Того же Сергея Мартинсона при поступлении в театр доброхоты поспешили предупредить, чтобы молодой актер ни в коем случае не вздумал в перерывах между репетициями болтать с Райх: «Мейерхольд – патологический ревнивец, и расположение Райх может стоить мне работы в театре. Очень скоро я понял, что дело обстояло именно так, и старался ничем не навлечь на себя напрасные подозрения».

Дети не раз наблюдали, как мама, возвратившись домой после очередной репетиции, прямо в передней, еще не освободившись от верхней одежды, вздымала руки к небу и совершенно искренне, еще возбужденная, не остывшая от творческой схватки с режиссером, восклицала:

– Мейерхольд – бог!

И через пять минут нещадно ругала «бога»: «Всеволод, тысячу раз я тебе говорила, не бросай домашние тапочки где попало!» А потом, блаженно потянувшись в кресле, мечтательно говорила домашним: «А как он сегодня орал на меня в театре…»

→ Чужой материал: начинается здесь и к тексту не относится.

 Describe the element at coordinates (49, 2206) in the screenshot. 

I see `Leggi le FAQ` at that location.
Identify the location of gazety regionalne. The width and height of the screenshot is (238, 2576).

«Сколько я ни повидал на своем веку обожаний, но в любви Мейерхольда к Райх было нечто непостижимое, – говорил кинодраматург Евгений Габрилович. – Неистовое. Немыслимое. Беззащитное и гневно-ревнивое. Нечто беспамятное. Любовь, о которой все пишут, но с которой редко столкнешься в жизни. Редчайшая… Пигмалион и Галатея…»

* * *

«Маниакальная подозрительность» мастера все-таки имела под собой реальные основания. Нападки на театр усиливались, критики обвинили Мейерхольда в чрезмерном эстетстве, формализме, с легкой руки одного из ведущих критиков в печати уже утверждался смертоубийственный ярлык «мейерхольдовщина».

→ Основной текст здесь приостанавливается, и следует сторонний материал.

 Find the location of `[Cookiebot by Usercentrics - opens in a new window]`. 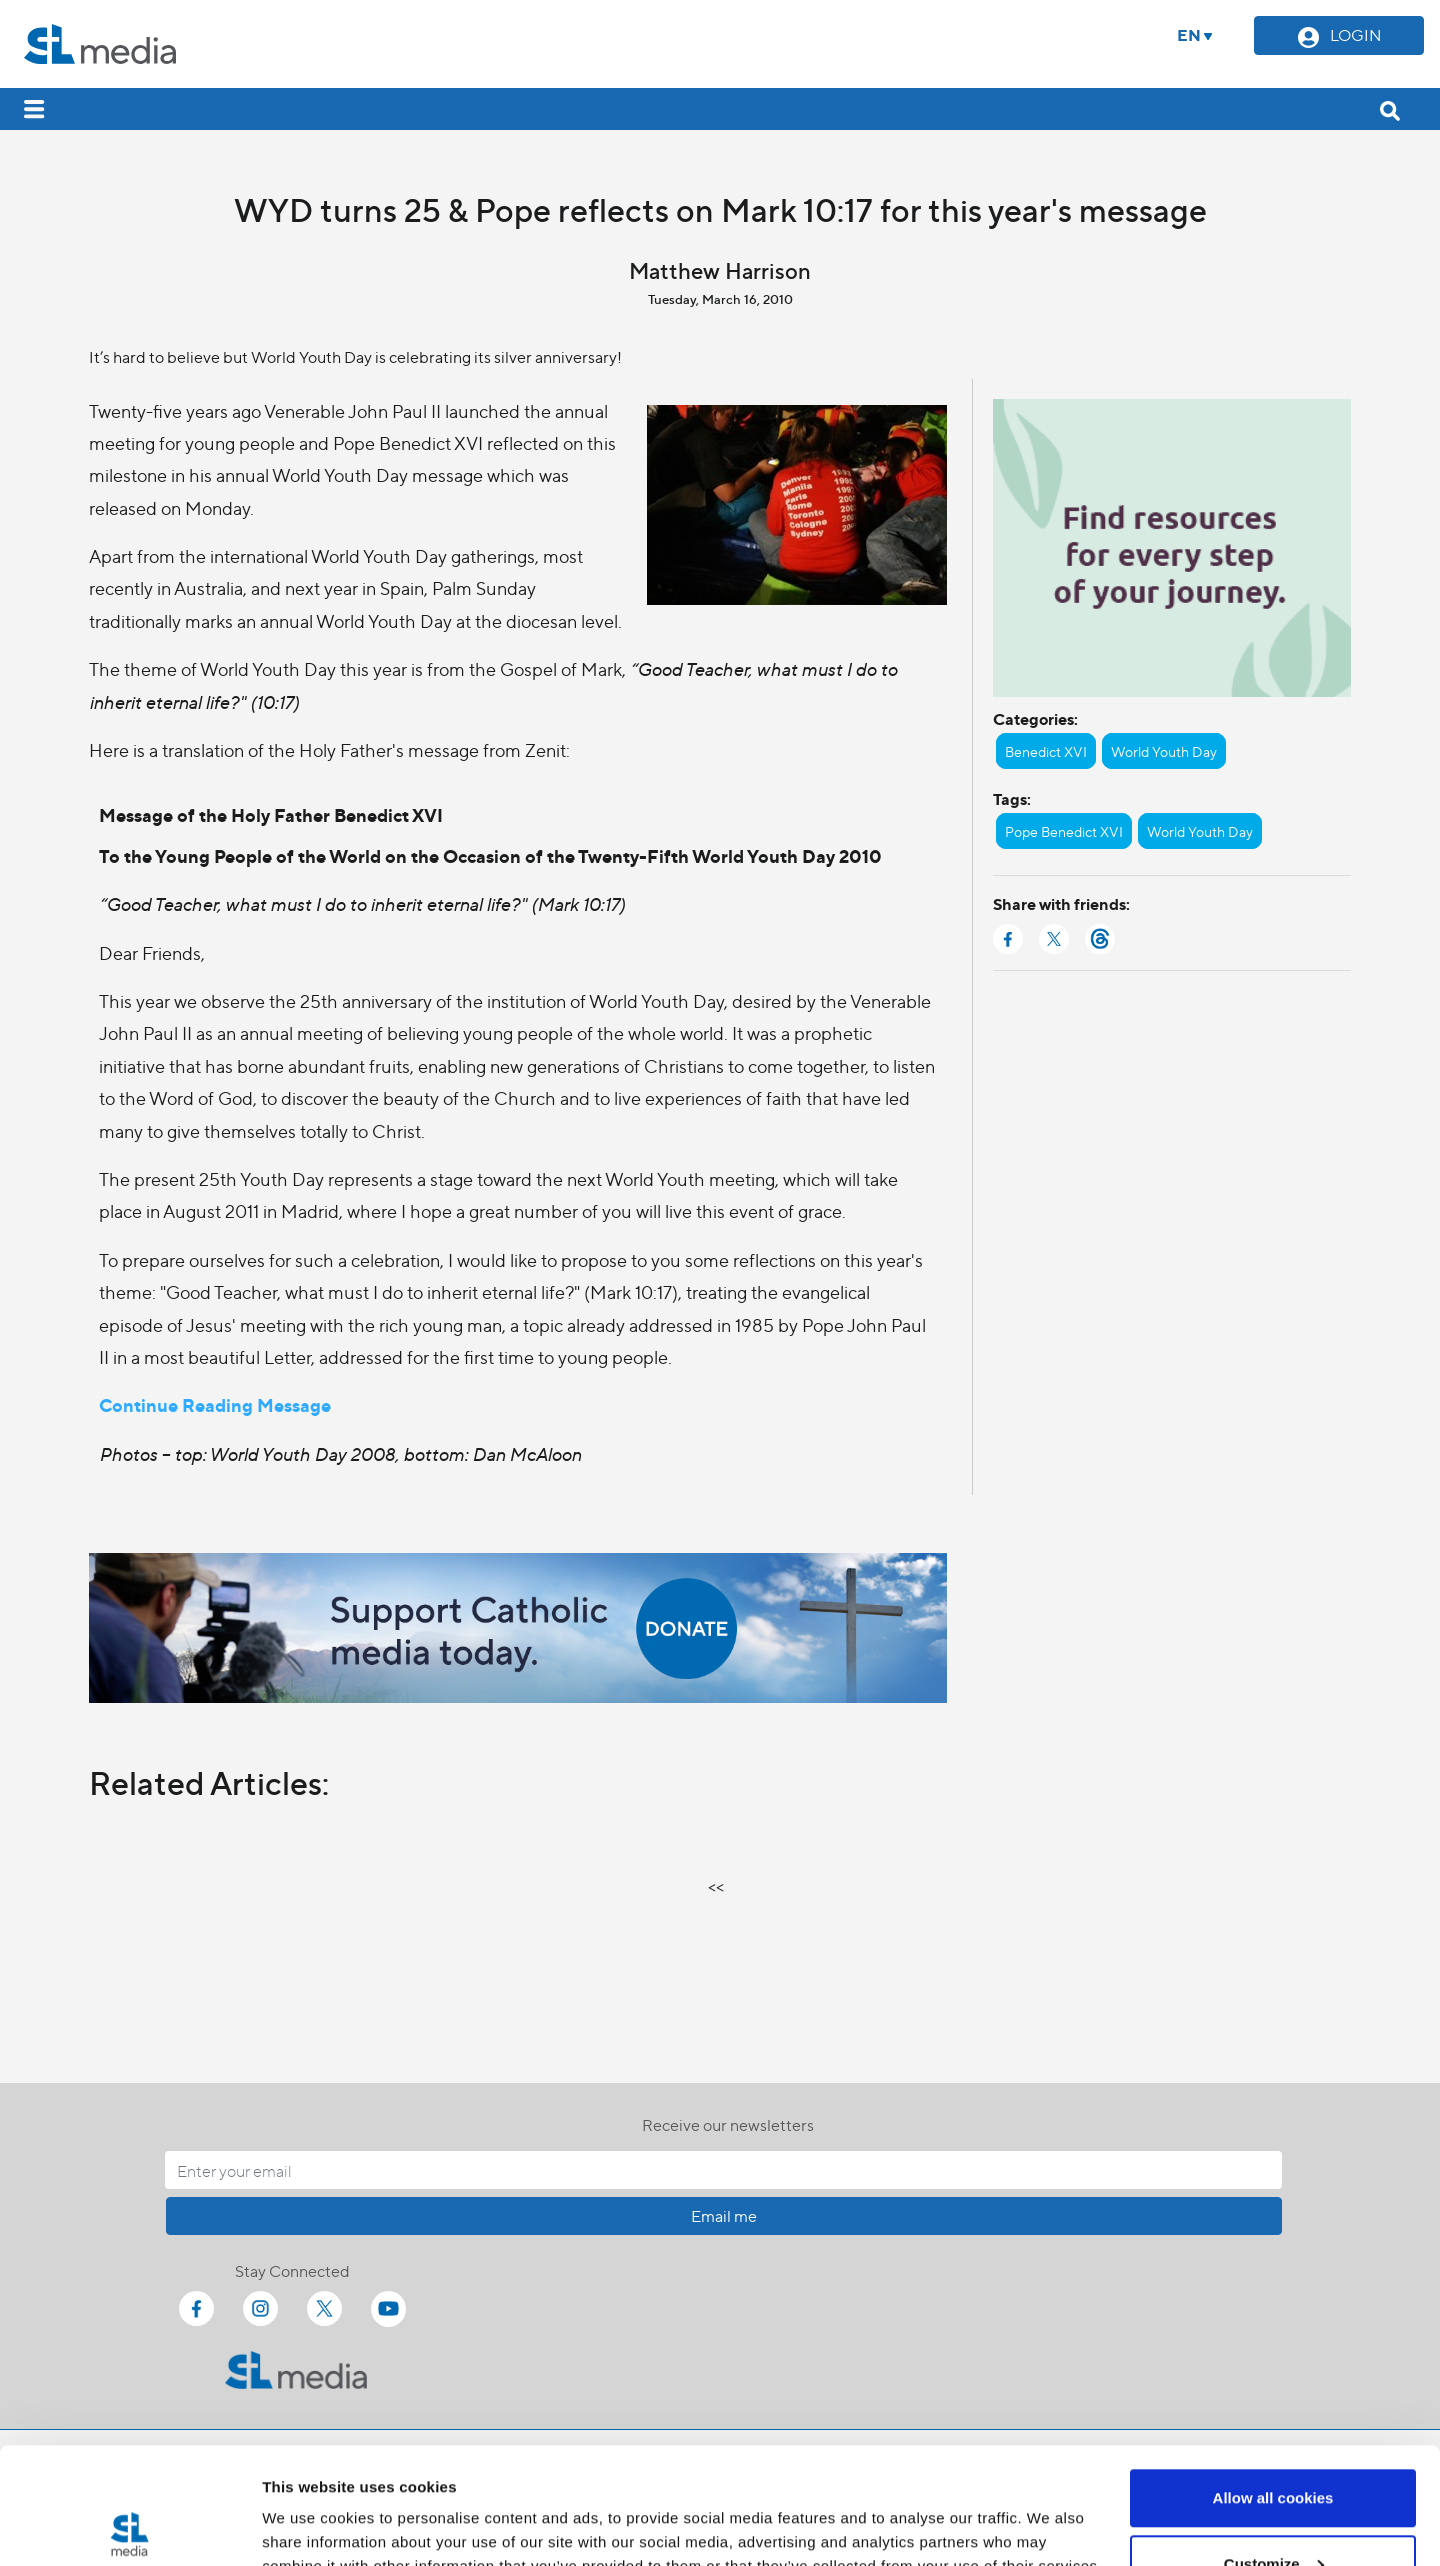 [Cookiebot by Usercentrics - opens in a new window] is located at coordinates (129, 2527).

Наперекор обстоятельствам Мейерхольд в 1934 году неожиданно решил поставить на сцене «Даму с камелиями» по роману Дюма-сына. Мелодраму из французской буржуазной жизни он превращал в высокую трагедию, но история трагической любви Маргарет Готье и Армана Люваля, по мнению «друзей» театра, была внесоциальна и потому чужда советскому искусству.

На одно из представлений пришел Сталин. Он недовольно крутил свой ус и, не дождавшись конца спектакля, покинул ложу. Но после, правда, заметил, что товарищ Мейерхольд «связан с нашей советской общественностью и, конечно, не может быть причислен в разряду «чужих». Хотя эти слова оказались фальшивой индульгенцией. Вскоре художественного руководителя грубо отстранили от руководства строительством нового здания театра, всячески поизмывавшись над его проектами.

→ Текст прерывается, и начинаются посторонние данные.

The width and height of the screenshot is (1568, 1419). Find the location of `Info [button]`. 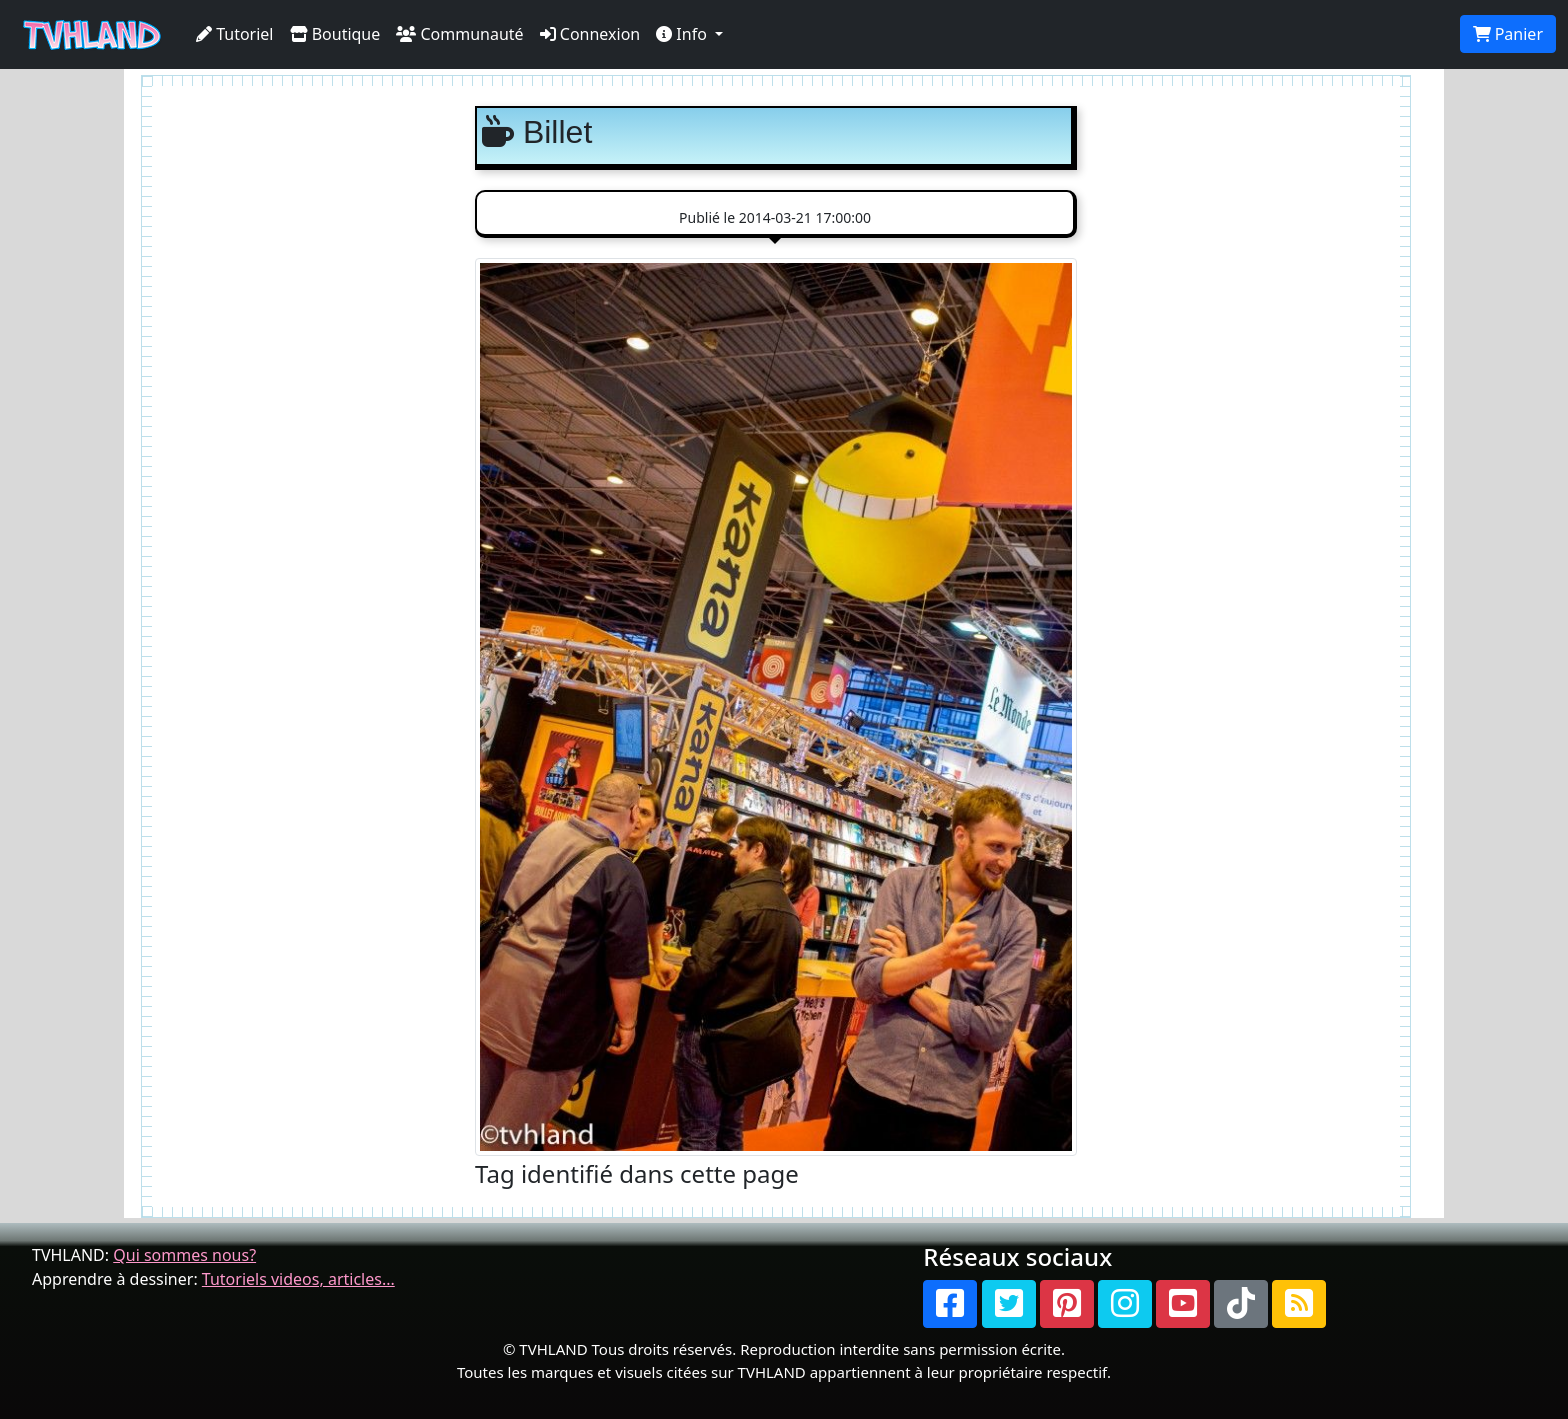 Info [button] is located at coordinates (683, 34).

В те мрачные времена на Зинаиду Николаевну начала накатывать волна тревоги, вспоминала Татьяна. Мама погружалась в безотчетные страхи, но пустить в себя мысль, что все идет «сверху», было свыше ее сил, и она пыталась убеждать себя и отчима в мысли, что театр становится жертвой вражеской диверсии.

В первых числах мая 1936 года всем семейством они уехали в Ленинград. Но смена обстановки не помогла, а лишь усугубила душевное состояние Зинаиды Николаевны. И началось! Больная билась в непрекращающейся истерике, кричала, что пища отравлена, запрещала близким стоять против окна, опасаясь выстрела; ночью вскакивала с воплем «Сейчас будет взрыв!»; полуодетая, с нечеловеческой силой рвалась на улицу. Когда очередная попытка вырваться на волю не удалась, она, исхитрившись, бросилась к окну, распахнула его настежь, вскочила на подоконник и оттуда закричала дежурному милиционеру о том, как она любит советскую власть…

Зинаида Николаевна не подпускала к себе детей и мужа, говорила, что знать их не знает, и пусть все они убираются, проваливают к чертям собачьим! Во время одного из особо сильных припадков Мейерхольд был вынужден привязать жену веревками к кровати. При этом мнительный, ранимый, загнанный в угол старый человек трогательно, как нянька, ухаживал за больной, кормил с ложечки, умывал, ласково разговаривал, держа за руку, пока она не засыпала.

Она кричала три ночи подряд. Врачи находились в растерянности, настаивали на немедленной госпитализации и отказывались делать какие-либо обнадеживающие прогнозы, а он – быть может, уже ни во что не веря – вновь и вновь приносил ей питье и обтирал ее лоб влажным полотенцем.